Daniel’s death prompted a nice big family reunion back in Ft. Wayne where his body is returned for burial. All of Ken and Dee Jay’s aunts and uncles come together to record Daniel’s familial relations. And surprisingly, they record the family name as “Rhoades” even though Daniel’s brothers, and Clarence, were actively using “Rhoads”.




Daniel’s generation didn’t really take much stock in exact spelling. This was the generation before the social security administration, birth and death certificates, and retirement funds. So I suspect Dee Jay had a hand in the spelling used on the funeral cards. The family, however, engraved Daniel’s headstone with “Rhoads”, probably because that was the spelling Daniel (or Clarence) applied to Rosetta’s headstone in 1927.

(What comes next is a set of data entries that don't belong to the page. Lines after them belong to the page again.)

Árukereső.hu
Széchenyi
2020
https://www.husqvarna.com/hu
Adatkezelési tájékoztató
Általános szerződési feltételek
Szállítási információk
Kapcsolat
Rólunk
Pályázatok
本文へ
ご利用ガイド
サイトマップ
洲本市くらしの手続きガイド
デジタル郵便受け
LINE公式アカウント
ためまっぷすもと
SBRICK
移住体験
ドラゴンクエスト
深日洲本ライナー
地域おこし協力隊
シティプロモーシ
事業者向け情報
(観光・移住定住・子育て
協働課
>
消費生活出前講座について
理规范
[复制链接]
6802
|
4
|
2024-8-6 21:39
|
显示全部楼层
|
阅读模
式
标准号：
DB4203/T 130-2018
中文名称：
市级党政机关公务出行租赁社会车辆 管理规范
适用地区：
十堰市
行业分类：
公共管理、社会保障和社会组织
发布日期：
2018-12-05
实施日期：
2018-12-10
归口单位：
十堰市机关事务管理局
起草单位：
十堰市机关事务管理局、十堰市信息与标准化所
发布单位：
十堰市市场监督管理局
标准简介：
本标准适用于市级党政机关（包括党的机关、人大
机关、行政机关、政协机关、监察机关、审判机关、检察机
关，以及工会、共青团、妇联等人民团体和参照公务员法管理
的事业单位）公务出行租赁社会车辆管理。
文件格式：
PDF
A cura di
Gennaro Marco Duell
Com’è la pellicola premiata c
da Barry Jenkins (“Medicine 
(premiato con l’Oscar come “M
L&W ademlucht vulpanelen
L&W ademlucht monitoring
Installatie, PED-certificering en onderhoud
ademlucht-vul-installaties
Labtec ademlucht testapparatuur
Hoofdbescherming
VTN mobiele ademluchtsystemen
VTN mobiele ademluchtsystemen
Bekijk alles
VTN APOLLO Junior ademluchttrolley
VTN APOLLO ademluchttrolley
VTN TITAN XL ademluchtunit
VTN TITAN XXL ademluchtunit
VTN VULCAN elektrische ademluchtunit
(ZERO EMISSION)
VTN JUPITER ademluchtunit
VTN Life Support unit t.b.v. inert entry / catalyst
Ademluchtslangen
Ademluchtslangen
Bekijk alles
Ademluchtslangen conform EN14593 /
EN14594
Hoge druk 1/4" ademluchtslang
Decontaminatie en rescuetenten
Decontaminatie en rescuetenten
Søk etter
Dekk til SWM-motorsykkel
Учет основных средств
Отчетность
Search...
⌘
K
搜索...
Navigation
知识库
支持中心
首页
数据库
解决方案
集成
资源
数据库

The brothers return to Omaha and life resumes for a few years. Around 1940, Ken and Dee Jay have a brotherly spat and they dissolve their business relationship. A Second World War is brewing and Kenny joins the Navy like his dad and ships out for training, making a vague reference to this brotherly split in one of his letters. Dee Jay continues to run American Mortgage & Finance Co. from Farnam Street. Ken Sr. starts Kenneth W. Rhoades Co (a real estate business) and moves his office to 203 Patterson Building which is located at 305 S 17th Street and Farnam. (see a neat map of historic Omaha buildings here.)
Curiously, during the past two decades, W.E. Rhoades was routinely reported on in the social and business columns of the Omaha Evening Bee, Omaha Daily Bee, and Omaha Daily News. While Dee Jay and Ken opted to advertise exclusively with the Omaha World-Herald, which also kept up with Ken Sr’s VFW and Legion activities. It is as if each Rhoades family had their own newspaper turf.

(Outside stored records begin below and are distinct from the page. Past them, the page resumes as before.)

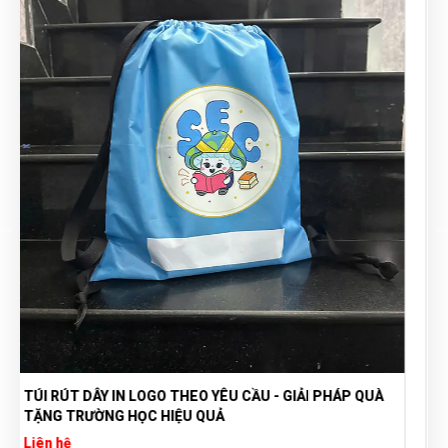
TÚI CANVAS IN CHUYÊN NHIỆT - TÚI CANVAS IN LOGO
WE ARE FAMILY
Liên hệ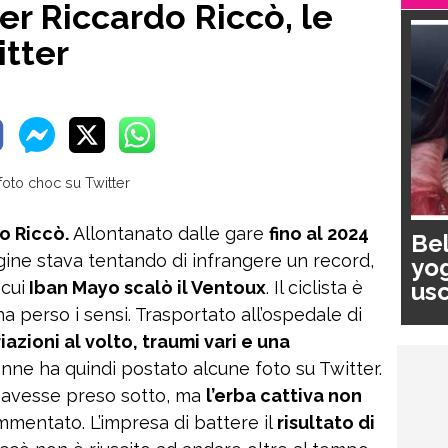
er Riccardo Riccò, le
itter
o Riccò.
Allontanato dalle gare
fino al 2024
Bel
migine stava tentando di infrangere un record,
yog
usc
cui
Iban Mayo scalò il Ventoux
. Il ciclista è
pa
 ha perso i sensi. Trasportato all’ospedale di
azioni al volto, traumi vari e una
1enne ha quindi postato alcune foto su Twitter.
 avesse preso sotto, ma
l’erba cattiva non
mmentato. L’impresa di battere il
risultato di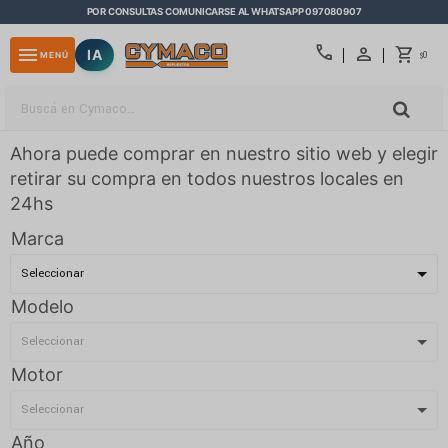
POR CONSULTAS COMUNICARSE AL WHATSAPP 097080907
close
call
menu
IA
0
MENÚ
$
Ahora puede comprar en nuestro sitio web y elegir
retirar su compra en todos nuestros locales en
24hs
Marca
Modelo
Motor
Año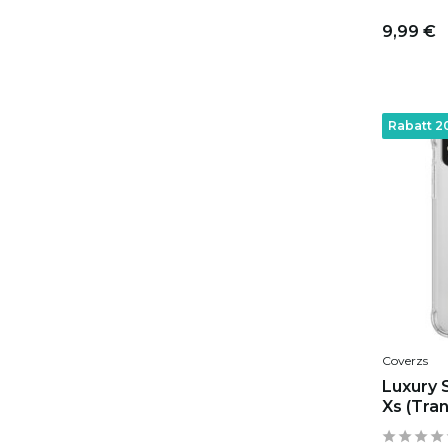
9,99 €
Rabatt 
Coverzs
Luxury 
Xs (Tra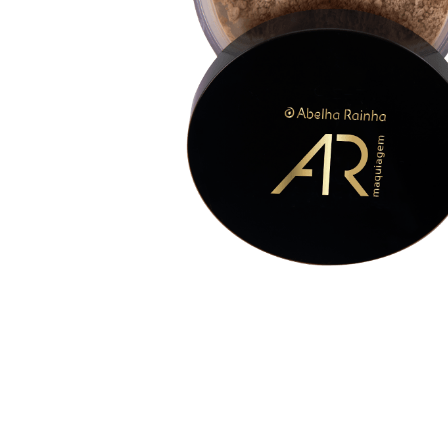
Ar Maquiagem Po Facial
Ar Maquiagem Po Facial
Solto Porcelana 02 8g
Solto Porcelana 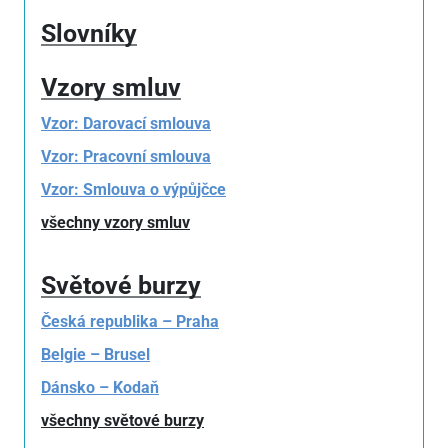
Slovníky
Vzory smluv
Vzor: Darovací smlouva
Vzor: Pracovní smlouva
Vzor: Smlouva o výpůjčce
všechny vzory smluv
Světové burzy
Česká republika – Praha
Belgie – Brusel
Dánsko – Kodaň
všechny světové burzy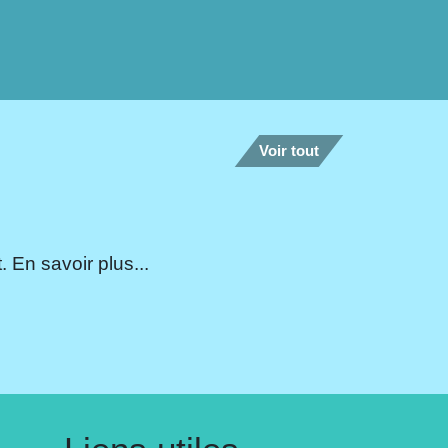
Voir tout
 En savoir plus...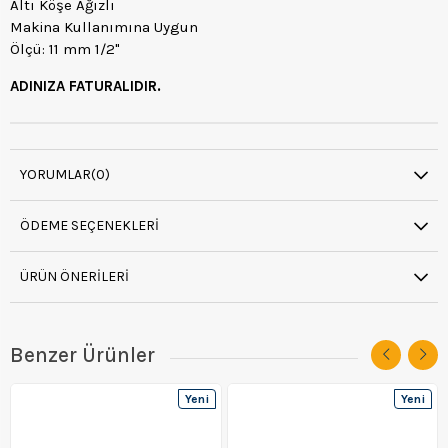
Altı Köşe Ağızlı
Makina Kullanımına Uygun
Ölçü: 11 mm 1/2"
ADINIZA FATURALIDIR.
YORUMLAR
(0)
ÖDEME SEÇENEKLERI
ÜRÜN ÖNERILERI
Benzer Ürünler
Yeni
Yeni
Ürün
Ürün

I don’t find it a far stretch in believing there could be a second part to Dee Jay’s (and perhaps Ken’s) motivations to use “Rhoades”, such as capitalizing on name recognition to the more prominent “Rhoades” family. I base my superficial opinion of Dee Jay on several things – mostly family lore. And then there is this curious mystery envelope in the family treasure trove. It’s a short bio on a man named Daniel “Rhodes” who was a wealthy coal and iron man from Cleveland, Ohio. I have validated this man actually did exist, and was a generational peer of Daniel’s father, but that we are, without a doubt, NOT (directly) related to him. I can’t tell who wrote it or why Eleanor kept it. Was this an attempt to associate with a more prominent “Rhodes” family? Were they trying to decide which spelling would get them farther? Were they trying to say their grandfather was the same man from Cleveland? Was Ken in on the name association game? Or was this an earlier attempt to conduct honest genealogy? I assume American Holding Company was another company of Dee Jay’s, perhaps the predecessor to American Mortgage & Finance Co. Who knows? Onward…

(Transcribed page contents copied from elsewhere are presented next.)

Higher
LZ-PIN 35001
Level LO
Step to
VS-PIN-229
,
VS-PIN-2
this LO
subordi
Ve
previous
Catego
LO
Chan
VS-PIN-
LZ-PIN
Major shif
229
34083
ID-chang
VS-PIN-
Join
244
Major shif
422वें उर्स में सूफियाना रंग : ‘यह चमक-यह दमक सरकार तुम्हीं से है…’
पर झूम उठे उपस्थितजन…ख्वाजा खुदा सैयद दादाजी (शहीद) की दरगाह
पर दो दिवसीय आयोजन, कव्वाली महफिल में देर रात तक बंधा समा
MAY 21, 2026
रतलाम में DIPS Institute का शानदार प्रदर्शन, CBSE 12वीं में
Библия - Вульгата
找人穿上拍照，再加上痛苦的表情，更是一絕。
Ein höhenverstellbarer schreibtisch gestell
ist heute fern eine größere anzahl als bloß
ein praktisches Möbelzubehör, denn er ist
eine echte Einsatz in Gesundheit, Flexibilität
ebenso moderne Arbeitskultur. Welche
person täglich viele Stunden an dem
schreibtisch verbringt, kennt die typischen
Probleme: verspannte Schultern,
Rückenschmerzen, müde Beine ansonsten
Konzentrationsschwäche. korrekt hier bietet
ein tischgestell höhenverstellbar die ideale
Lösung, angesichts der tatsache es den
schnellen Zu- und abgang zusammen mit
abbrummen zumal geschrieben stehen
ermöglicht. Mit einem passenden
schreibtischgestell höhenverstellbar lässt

Dee Jay passed away in 1951 and Ken in 1957. Upon his death, Eleanor briefly reverts back to Rhodes for his death certificate and military headstone application, probably an attempt to rectify the name spelling issue – to no avail. She stayed on at 4011 No. 30th Street and watched the once blue-collar neighborhood decline into a high-crime depressed neighborhood. Kenney and Betty tried numerous times to convince her to move, but she remained stubborn until her own home was broken into. Rattled, she moved closer to Kenney and her grandchildren with her brother, Richard Cobe, in tow.
So, why was his headstone application suspended? The mystery remains. Only his Social Security records the name “Rhoades”. His military service records, birth, marriage, and death certificate all record “Rhodes”. In speaking with my Uncle, we decided that should we re-order his military headstone, we will engrave it with “Rhodes” to match his service record.